*** Opening Data for processing ***

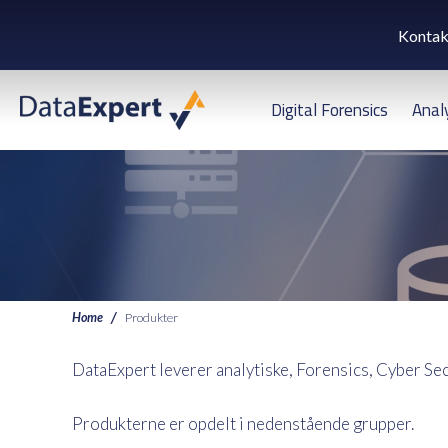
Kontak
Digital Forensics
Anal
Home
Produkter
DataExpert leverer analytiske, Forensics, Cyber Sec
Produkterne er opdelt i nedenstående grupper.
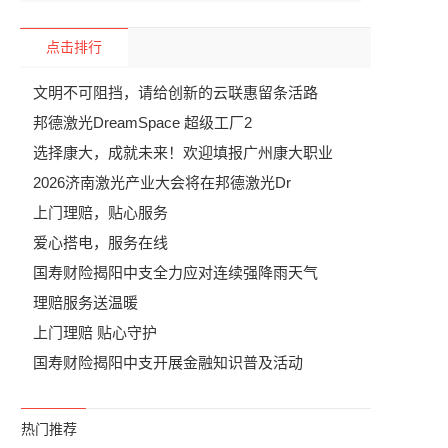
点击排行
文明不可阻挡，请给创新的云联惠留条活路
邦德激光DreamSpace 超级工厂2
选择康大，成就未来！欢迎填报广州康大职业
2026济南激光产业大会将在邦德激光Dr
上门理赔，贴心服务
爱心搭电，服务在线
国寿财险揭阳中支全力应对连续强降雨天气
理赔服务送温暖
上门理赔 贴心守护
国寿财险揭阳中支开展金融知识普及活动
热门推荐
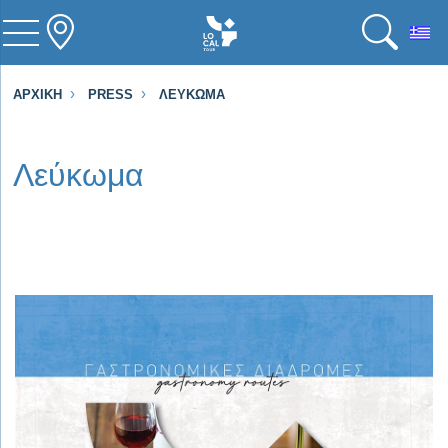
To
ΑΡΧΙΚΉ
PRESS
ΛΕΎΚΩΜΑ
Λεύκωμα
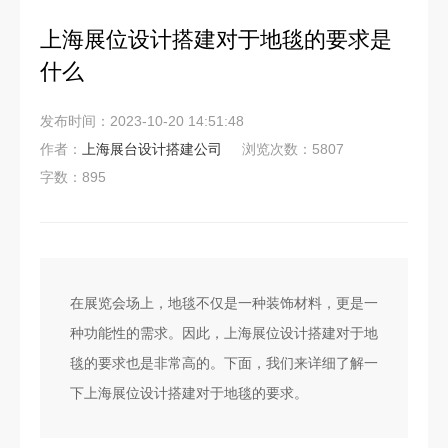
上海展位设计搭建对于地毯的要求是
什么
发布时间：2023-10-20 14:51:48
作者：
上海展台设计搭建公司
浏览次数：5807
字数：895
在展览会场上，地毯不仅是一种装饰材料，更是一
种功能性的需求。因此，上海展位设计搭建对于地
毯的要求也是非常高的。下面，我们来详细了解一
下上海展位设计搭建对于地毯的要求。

*** Closing Data for processing ***
*** Opening Data for processing ***

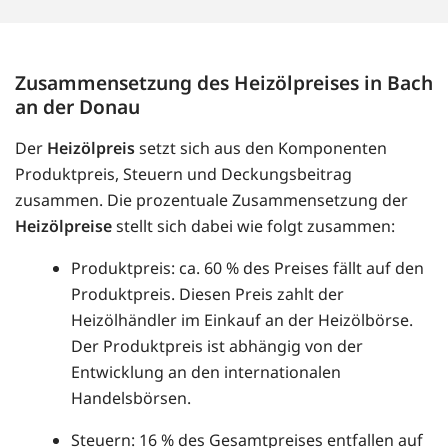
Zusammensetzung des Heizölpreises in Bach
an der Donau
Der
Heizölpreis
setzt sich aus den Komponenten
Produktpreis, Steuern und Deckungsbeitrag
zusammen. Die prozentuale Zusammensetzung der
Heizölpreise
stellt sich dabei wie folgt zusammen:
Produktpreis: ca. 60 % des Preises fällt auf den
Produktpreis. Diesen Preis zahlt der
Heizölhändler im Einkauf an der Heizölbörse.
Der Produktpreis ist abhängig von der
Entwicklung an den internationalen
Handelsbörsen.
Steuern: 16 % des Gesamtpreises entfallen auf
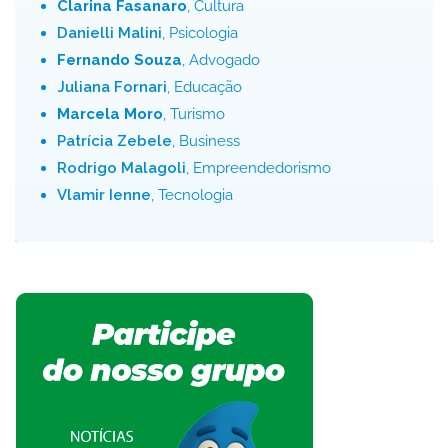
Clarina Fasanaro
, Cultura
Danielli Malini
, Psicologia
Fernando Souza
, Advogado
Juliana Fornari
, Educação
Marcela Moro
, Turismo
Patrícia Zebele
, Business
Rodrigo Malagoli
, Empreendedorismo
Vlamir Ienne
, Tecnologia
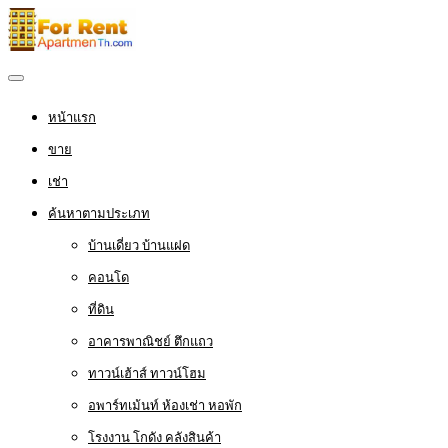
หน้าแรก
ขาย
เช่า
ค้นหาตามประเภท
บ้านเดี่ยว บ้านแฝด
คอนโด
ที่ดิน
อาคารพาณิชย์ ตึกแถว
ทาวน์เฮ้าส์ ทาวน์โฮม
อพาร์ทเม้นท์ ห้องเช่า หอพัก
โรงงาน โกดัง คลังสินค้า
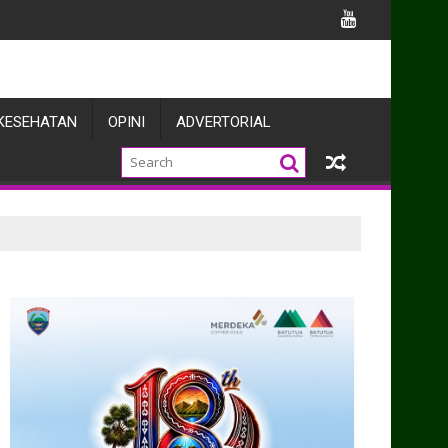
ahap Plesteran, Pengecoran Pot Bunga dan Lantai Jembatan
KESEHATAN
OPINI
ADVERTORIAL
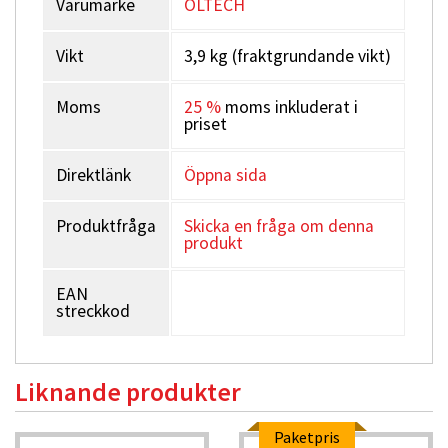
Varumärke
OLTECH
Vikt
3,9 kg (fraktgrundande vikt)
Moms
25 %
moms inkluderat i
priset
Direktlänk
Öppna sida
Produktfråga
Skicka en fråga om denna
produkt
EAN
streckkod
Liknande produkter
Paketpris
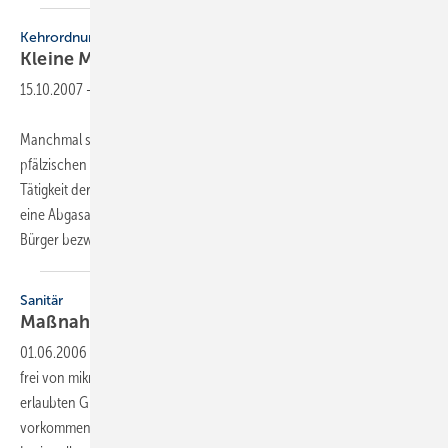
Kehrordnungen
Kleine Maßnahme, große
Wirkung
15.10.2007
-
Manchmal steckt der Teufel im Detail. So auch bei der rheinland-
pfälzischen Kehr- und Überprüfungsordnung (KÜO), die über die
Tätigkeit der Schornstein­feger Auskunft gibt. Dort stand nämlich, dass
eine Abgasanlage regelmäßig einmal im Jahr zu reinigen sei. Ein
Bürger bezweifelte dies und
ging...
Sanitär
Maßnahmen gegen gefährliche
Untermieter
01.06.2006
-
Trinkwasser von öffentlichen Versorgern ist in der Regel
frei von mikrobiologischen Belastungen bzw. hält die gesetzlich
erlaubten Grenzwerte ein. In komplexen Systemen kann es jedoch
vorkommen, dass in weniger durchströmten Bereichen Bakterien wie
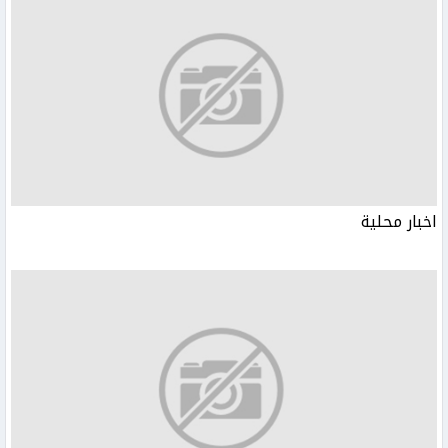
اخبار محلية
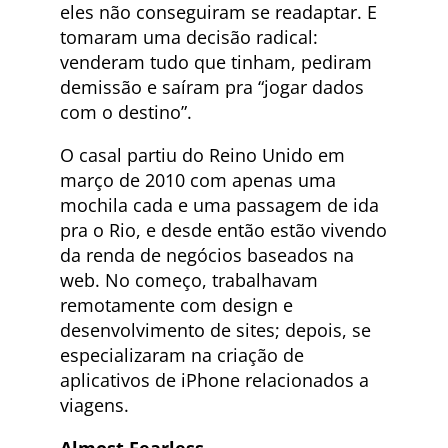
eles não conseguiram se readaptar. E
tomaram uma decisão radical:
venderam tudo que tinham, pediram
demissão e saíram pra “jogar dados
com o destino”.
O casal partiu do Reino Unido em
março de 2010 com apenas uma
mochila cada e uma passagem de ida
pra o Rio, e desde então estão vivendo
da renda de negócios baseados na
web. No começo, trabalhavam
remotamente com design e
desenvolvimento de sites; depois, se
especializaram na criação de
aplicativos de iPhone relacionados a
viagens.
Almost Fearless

*** Closing Data for processing ***

Whenever "Zusammensetzung" occurs in a line of the entries, copy that line.

Task solution:
Zusammensetzung des Heizölpreises in Bach
zusammen. Die prozentuale Zusammensetzung der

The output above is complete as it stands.